How many "rules" are really necessary?

I usually look through the WebPagetest logs daily to get a feel for how the sites people are testing look from an optimization perspective and I’d say well over 90% aren’t even doing the basics (I plan on pulling stats together to have actual figures but it’s a good ballpark). Part of me wonders if they are getting overwhelmed aand if some of the things that are checked even really matter (in the grand scale of things). I think there’s a really big fall-off on impact once you get past the first few rules so I figured I’d spark a little discussion on the topic .

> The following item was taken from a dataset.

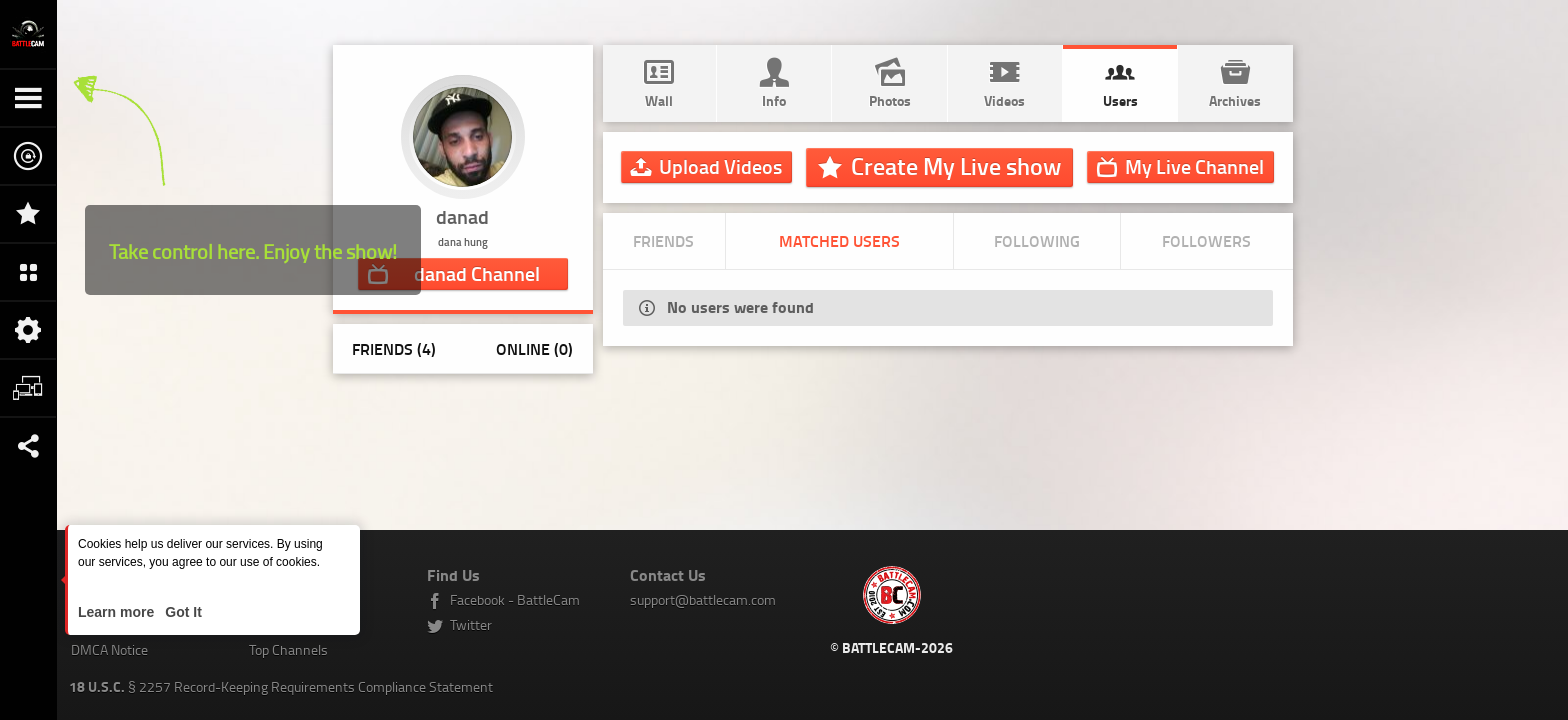  Describe the element at coordinates (118, 612) in the screenshot. I see `Learn more` at that location.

Sort of a mix between YSlow and Pagetest rules, here are the ones that I think have the largest impact and are universal (aka “rules”):

Minimize HTTP requests: Be-it by combining css/js, using image sprites or otherwise, this is absolutley critical to improving performance.

Enable Persistent Connections: Saving a round trip for every request can add up pretty fast and it’s scary how often it isn’t enabled.

Properly Compress your content: Gzip your text and make sure your images are properly compressed (smush.it or otherwise).

Make your static content cacheable: Only helps for repeat visitors but this one is also very scary how often it isn’t done.

I’m kind of on the fence about CDN’s. They can hide a lot of sins (particularly around the number of requests) and only apply to sites that are large enough to justify it but that don’t have their own geo-distributed infrastructure.

Everything else is kind of interesting to look at if you are trying to squeeze every last bit of performance out of your site but the payoff drops significantly and there are usually going to be a lot of caveats that make them not universally applicable. Once you reach that level of optimization I think you’re going to be hand-analyzing the waterfalls and the pages anyway to find your specific bottlenecks (like javascript selectors, etc).

Thoughts?

-Pat

Pat,

your 4 rules are spot on and can be considered the basics. Cover these basics and your site will most likely be in good shape.

I have two suggestions for improving Webpagetest.

  1. Weight
    Currently, when looking at a Webpagetest report (tab: Performance Review), it’s not clear what are the most important problems.
    I think it would add value to indicate a weight to each checkpoint. Cache Static = high, No ETags = low, …

  2. CDN
    For many websites, using a big, global CDN like Akamai does not make sense.
    I’ve done many tests on high-traffic sites that only serve people from The Netherlands and Webpagetest will show a bunch of errors in the report for ‘Use a CDN’. It’s not correct to mark this as a problem.
    My suggestion: following Yslow, make it an option to de-activate the CDN check before running the test.

  3. Javascript
    Nowadays, Javascript contributes largely to the slowness of web pages.
    You can have a web page that follows your 4 above mentioned rules, and still be slow because of the JS in the page.
    Checking for JS in the page is a good start (Yslow) but there is more to it. Perhaps you can add the check for inline scripts, which have a strong blocking effect.

I hope this helps.

  • Aaron

Thanks for the feedback…

They are theoretically sorted from most important to least (left-to right) but I’m not convinced the current sort order is correct either (which puts persistent connections off to the middle of the pack). I think I’m going to re-do the checklist UI to make it a lot clearer, calling out the items above specifically in an “important” section and having the others off to the side in an “other checks” bucket.

Yep. Haven’t decided how best to expose this. I think I still want to run all of the checks at test time but then decide what to show when you go look. The question is where do I store the decision of what to display? Do I tie it to a cookie that is user-based (or login) so all of the tests you look at have the same checks? That works well for a preference but if you want to share a test result with someone they will see different checks. Maybe I can store as defaults for any given test whatever the preferences are for the person who ran the test and override it if someone viewing has different preferences.

Gets to be a bit of a hairball so I need to spend a little bit of time thinking how best to do it.

Yep. We’ve started to play with this lightly but looking at it from the execution path. Right now I’m checking for inefficient JQuery selectors which we have seen seriously bog down our sites. It’s only in the text form of the report currently but once we haave a good set of checks a “javascript best practices” check in the checklist is probably warranted.

A CDN is unnecessary if you only serve users in a well-connected region. For example, we find the we can serve users in Western Europe from Germany without noticeable benefit from Akamai.

However, if you want to serve more than one continent from one location, a CDN can be very helpful (China counts as a separate continent due to its censorship walls). For example, some page loading times in Asia went down by a factor of 3 using Akamai instead of serving from Germany.

Hi Pat,
Great Post, I am kind of a novice in this area, and it sounds like Google is going to put some emphasis on fast loading sites. I didn’t understand how to improve all these paramters on my site. Can you do a small “how to” guide of how to improve each thing.

I’m working on some docs right now. Haven’t gotten to the “how to fix” info yet but it should be ready in the next couple of weeks.

Thanks,

-Pat

Thanks, I am sure this will benefit the whole community.
Please let me know, when you have something.